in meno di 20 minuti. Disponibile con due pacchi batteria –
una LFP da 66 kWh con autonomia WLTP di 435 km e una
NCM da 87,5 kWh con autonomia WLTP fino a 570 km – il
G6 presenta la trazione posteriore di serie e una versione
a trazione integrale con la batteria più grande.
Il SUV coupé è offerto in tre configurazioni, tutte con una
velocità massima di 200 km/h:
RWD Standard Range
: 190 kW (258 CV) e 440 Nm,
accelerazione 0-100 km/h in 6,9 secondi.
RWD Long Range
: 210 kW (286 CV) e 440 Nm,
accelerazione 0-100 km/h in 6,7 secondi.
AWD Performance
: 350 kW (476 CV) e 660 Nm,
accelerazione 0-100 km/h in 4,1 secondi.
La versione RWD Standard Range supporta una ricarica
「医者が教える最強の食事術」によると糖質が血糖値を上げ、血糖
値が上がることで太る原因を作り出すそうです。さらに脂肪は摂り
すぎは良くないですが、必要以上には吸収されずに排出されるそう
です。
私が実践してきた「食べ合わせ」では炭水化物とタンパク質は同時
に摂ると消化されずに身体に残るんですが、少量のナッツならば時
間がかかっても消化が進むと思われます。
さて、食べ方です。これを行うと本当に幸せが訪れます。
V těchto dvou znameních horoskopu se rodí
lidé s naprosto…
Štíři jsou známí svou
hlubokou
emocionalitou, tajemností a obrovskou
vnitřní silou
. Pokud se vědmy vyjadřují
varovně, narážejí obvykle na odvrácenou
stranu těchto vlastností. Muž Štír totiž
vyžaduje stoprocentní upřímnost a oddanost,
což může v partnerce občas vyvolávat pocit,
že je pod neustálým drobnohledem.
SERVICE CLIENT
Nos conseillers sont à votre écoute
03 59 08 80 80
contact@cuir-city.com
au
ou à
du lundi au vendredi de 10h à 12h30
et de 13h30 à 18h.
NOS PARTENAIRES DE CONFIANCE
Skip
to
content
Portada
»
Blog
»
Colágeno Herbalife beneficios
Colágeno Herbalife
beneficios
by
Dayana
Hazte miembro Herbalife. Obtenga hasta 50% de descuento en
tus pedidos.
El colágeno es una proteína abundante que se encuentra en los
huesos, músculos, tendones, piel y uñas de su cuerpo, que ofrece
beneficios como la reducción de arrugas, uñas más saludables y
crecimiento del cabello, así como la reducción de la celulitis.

____

Exercise:
Retrieve all lines from the data that contain the string "accelerazione".

Final answer:
accelerazione 0-100 km/h in 6,9 secondi.
accelerazione 0-100 km/h in 6,7 secondi.
accelerazione 0-100 km/h in 4,1 secondi.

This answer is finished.